Achieving a score of 117 points out of a possible 120 points, the new Audi A6 4.2 quattro is now rated the most difficult vehicle to steal from around 200 new vehicles assessed in 2004 by IAG for this annual report.
IAG scores Australian vehicles based on their ability to be broken into, ease with which they can be stolen and their potential to be rebirthed.
The new A6 4.2 quattro features numerous vehicle safety and security features including DataDot microdot identification (including DataDots on the compliance plate), deadlocks on all doors, speed-activated central locking, safety central locking (two-stage unlocking), anti-theft alarm and engine immobiliser system.
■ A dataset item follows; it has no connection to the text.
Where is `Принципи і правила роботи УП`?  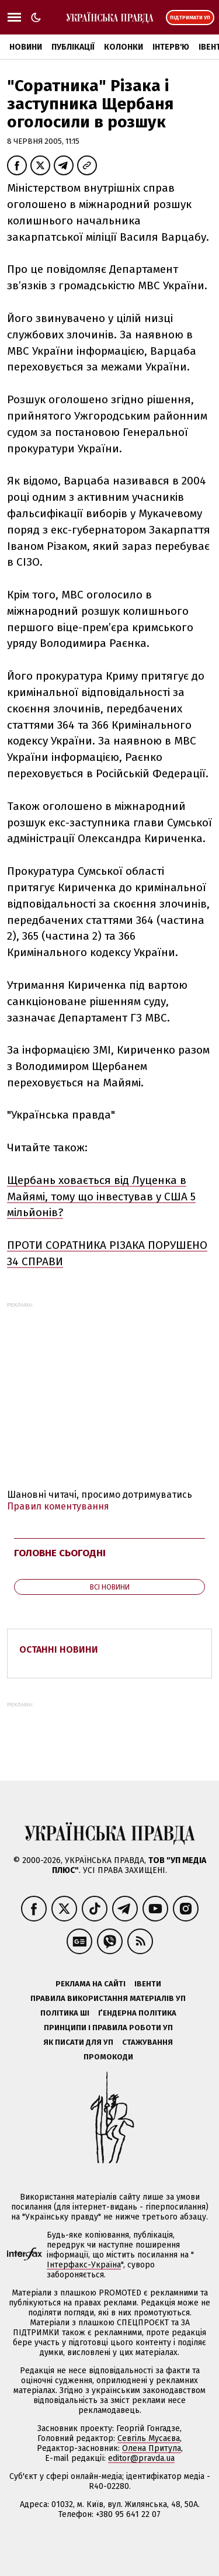 Принципи і правила роботи УП is located at coordinates (108, 2027).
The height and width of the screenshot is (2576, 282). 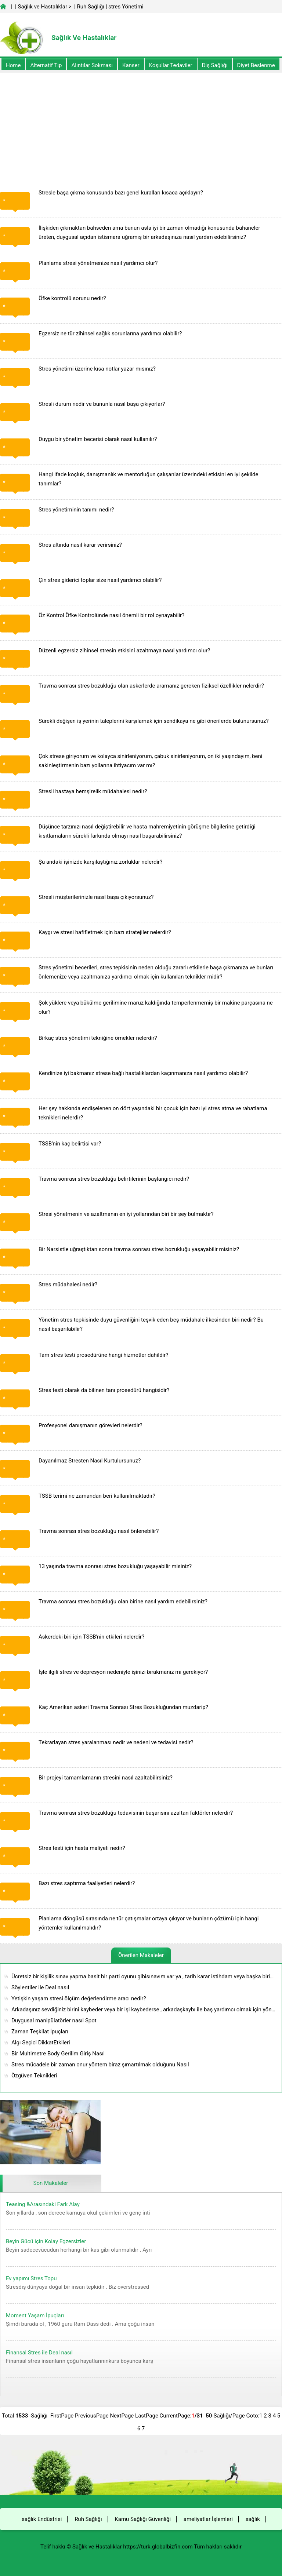 What do you see at coordinates (78, 1998) in the screenshot?
I see `Yetişkin yaşam stresi ölçüm değerlendirme aracı nedir?` at bounding box center [78, 1998].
The combination of these features scored the A6 4.2 quattro 117 points from a possible total of 120, thanks to the IAG 'theftability' scoring system.
The remaining models in the Audi A6 range, from the 2.4 multitronic to the 3.0 TDI, each achieved a very commendable 107 points, making the entire new A6 range the best-performing luxury sedan in terms of vehicle security in 2004. 
The report from IAG means that buyers of the new Audi A6 can be safe in the knowledge that they have chosen the most secure vehicle in the luxury sedan market.
Background – Insurance Australia Group vehicle theft scores
The vehicle theft scores by IAG and its companies, NRMA Insurance, SGIO and SGIC are released annually and are designed to help guide new car buyers, particularly those consumers who are conscious about vehicle security.  The vehicle theft scores also provide manufacturers with feedback on the level of security provided in their cars.
A vehicle with a high score is less likely to be stolen and would resist theft longer than a vehicle with a low score.
The vehicle theft scores are provided for small cars, small-medium cars, medium cars, large cars, luxury cars, sports cars, people movers, 4WDs and commercial vehicles.
IAG has used the internationally recognised testing criteria of the Research Council for Automobile Repairs (RCAR) evaluation system, which was actually originally developed by NRMA Insurance.  These procedures are applied to new cars examined for vehicle security at IAG's Technical Research Centre.  
The assessment is divided into three categories:
1.	Protection against entering the vehicle, looking at the 'ease' of entry 
2.	Vulnerability to theft, with consideration given to:
• Ignition lock/switch construction
• Original equipment (OE) engine immobiliser
• Original equipment (OE) car alarm
• Miscellaneous devices (such as locking wheelnuts etc)
• Stereo security 
3.	Vehicle identification, including:
• Installation of microdots
• Extra Vehicle Identification Number (VIN) stamping
• Tamper-proof, self-voiding compliance labels
This third category was introduced in 2003 to encourage car manufacturers to install more robust forms of vehicle identification as a means of preventing the incidence and high cost of car rebirthing.


----------